Between the summer of 1958 and spring of 1959, the route had its northern limit cut from Wells River to Springfield, Massachusetts, the end of the New Haven territory for its route. Boston & Maine having begun scaling back its longer distance routes, the B&M offered a train, timed to connect, from Springfield to White River Junction.
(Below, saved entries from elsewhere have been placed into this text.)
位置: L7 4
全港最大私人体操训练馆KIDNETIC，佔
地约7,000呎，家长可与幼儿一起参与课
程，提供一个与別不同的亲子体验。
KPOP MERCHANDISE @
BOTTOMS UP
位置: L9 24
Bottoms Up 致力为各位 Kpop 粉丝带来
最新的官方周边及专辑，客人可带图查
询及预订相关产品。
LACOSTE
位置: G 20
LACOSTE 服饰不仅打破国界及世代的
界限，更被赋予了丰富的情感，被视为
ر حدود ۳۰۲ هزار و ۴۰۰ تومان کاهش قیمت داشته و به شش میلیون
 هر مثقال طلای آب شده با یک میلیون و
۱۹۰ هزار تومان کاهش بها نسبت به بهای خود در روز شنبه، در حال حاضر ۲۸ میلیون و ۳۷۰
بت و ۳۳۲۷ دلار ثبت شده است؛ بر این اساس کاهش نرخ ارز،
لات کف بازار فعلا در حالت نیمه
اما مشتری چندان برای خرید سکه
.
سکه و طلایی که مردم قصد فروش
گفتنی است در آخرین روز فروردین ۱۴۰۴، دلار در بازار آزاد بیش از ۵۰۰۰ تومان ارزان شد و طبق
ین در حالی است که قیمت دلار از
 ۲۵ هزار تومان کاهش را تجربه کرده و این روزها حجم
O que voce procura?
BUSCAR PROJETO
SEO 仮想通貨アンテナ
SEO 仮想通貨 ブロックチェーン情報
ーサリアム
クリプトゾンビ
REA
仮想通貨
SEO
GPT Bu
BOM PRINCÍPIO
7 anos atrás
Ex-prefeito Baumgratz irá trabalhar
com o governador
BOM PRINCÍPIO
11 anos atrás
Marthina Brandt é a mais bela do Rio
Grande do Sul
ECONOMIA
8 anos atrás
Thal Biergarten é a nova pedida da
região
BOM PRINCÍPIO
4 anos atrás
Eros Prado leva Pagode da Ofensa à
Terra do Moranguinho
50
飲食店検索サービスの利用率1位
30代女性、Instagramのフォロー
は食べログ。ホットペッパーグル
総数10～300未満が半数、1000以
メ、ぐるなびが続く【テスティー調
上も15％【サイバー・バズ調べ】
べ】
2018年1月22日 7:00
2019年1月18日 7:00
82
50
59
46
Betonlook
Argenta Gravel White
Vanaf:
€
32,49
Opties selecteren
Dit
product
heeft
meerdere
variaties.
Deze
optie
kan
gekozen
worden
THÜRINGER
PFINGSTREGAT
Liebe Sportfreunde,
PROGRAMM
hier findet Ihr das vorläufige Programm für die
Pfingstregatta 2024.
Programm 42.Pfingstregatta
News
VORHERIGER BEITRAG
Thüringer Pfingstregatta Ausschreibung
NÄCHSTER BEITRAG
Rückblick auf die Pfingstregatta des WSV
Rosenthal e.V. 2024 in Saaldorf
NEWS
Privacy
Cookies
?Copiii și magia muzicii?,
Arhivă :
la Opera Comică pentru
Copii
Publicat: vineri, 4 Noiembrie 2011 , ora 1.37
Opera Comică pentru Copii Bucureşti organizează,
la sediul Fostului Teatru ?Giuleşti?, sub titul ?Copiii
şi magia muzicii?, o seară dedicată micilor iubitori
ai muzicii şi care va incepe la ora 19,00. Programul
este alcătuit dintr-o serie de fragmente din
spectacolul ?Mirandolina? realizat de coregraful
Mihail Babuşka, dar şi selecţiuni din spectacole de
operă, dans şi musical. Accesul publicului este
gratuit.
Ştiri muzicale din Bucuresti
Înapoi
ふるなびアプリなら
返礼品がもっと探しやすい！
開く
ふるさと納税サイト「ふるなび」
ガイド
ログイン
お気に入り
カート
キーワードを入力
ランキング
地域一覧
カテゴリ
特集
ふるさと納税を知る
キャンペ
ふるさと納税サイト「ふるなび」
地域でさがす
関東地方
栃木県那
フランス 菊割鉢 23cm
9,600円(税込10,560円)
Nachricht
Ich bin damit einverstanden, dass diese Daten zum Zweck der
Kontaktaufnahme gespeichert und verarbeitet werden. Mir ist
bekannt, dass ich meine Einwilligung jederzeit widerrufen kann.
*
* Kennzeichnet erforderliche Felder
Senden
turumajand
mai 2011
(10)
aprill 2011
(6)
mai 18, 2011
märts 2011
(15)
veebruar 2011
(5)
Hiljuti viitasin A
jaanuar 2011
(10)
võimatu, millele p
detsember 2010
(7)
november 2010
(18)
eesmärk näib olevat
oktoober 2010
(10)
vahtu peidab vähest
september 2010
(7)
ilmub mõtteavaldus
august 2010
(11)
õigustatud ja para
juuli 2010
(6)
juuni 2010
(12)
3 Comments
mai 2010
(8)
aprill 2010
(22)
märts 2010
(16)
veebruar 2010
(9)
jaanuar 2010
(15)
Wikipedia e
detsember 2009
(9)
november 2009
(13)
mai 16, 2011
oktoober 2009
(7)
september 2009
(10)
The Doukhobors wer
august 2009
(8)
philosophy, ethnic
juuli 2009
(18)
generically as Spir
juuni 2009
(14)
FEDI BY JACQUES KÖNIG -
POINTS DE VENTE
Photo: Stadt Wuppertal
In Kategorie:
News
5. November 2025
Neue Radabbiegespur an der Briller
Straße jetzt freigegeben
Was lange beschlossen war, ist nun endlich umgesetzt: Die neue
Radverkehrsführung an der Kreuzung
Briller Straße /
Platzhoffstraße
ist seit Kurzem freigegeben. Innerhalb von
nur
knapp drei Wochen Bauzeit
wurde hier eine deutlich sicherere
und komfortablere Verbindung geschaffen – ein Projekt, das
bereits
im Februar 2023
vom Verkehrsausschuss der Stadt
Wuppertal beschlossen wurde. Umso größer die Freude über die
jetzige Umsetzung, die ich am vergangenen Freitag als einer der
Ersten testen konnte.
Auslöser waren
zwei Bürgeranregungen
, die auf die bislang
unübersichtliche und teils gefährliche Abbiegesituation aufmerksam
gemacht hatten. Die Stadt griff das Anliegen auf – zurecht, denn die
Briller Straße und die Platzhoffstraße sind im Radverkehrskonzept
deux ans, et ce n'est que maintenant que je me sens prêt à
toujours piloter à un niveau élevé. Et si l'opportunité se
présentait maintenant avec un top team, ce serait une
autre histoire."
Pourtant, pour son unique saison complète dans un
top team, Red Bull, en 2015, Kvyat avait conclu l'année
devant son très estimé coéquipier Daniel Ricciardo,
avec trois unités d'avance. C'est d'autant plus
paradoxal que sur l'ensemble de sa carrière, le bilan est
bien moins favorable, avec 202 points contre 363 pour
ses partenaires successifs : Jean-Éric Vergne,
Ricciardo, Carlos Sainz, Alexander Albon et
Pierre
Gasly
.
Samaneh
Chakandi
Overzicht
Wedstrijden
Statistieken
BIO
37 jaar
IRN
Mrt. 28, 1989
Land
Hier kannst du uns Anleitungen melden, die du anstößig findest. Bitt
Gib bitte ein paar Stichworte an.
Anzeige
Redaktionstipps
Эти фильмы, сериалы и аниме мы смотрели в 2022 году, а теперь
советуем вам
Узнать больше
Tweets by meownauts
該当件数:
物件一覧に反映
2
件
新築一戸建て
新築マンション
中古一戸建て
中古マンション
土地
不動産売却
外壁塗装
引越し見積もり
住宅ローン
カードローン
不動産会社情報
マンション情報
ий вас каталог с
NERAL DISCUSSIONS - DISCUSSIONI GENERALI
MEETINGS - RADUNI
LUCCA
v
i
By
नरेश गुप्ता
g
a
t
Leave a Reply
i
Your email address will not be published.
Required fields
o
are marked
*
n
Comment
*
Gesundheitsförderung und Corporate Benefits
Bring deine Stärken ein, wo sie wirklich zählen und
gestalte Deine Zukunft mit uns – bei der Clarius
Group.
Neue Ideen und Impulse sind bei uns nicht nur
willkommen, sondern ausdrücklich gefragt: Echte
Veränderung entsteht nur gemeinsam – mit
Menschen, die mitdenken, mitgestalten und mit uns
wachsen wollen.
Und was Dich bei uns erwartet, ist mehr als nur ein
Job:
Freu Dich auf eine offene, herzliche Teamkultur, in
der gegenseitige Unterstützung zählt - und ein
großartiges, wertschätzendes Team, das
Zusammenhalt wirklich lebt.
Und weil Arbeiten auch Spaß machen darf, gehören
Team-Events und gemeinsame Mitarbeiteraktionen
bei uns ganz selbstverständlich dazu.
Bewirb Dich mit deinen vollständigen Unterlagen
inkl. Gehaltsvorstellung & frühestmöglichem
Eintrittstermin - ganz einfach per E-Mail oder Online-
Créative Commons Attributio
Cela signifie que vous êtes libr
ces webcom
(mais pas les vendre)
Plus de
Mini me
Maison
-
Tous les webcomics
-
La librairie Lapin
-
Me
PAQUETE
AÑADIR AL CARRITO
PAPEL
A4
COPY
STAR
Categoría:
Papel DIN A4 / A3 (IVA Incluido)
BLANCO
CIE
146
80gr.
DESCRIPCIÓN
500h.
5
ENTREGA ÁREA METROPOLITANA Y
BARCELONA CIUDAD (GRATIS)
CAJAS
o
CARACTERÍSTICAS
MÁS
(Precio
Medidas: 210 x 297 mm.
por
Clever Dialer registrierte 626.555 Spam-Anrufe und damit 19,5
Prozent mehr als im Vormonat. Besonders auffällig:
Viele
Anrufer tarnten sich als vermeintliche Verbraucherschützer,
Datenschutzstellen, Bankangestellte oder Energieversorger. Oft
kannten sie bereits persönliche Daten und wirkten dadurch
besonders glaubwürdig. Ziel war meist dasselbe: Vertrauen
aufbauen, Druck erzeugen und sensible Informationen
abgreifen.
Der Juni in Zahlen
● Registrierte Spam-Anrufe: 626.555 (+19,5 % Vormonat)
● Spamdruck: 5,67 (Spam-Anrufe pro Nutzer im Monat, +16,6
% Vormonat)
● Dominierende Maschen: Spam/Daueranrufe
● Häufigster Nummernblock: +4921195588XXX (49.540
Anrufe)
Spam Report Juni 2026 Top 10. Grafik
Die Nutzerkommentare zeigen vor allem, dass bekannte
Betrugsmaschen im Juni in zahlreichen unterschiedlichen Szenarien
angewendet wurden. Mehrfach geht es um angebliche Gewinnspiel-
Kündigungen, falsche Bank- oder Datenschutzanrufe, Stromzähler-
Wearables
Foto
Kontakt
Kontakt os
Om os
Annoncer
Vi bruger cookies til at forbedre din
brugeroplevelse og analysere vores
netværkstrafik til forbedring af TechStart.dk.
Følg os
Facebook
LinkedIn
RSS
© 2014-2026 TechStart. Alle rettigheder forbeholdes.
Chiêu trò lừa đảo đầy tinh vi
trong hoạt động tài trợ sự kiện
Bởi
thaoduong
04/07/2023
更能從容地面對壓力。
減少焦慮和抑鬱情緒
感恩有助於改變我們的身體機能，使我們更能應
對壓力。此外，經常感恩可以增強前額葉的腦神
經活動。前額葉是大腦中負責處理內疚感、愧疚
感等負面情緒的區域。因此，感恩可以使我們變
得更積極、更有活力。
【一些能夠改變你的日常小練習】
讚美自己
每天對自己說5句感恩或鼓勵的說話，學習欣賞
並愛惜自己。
In 1961 the train continued for its NY-Springfield route, but it bore the name Bankers for the southbound trip. (The Pennsylvania Railroad and New Haven Railroad's Montrealer, traveling between Washington, D.C., and Montreal, another train serving the upper Connecticut River Valley, would continue service north of Springfield until September 1966.)

The train regained the name for both directions and persisted into the Penn Central and Amtrak periods. It was Springfield to Philadelphia train southbound and Washington to Springfield train northbound until ending in 1977. Amtrak resumed the train from 1983 to 1995.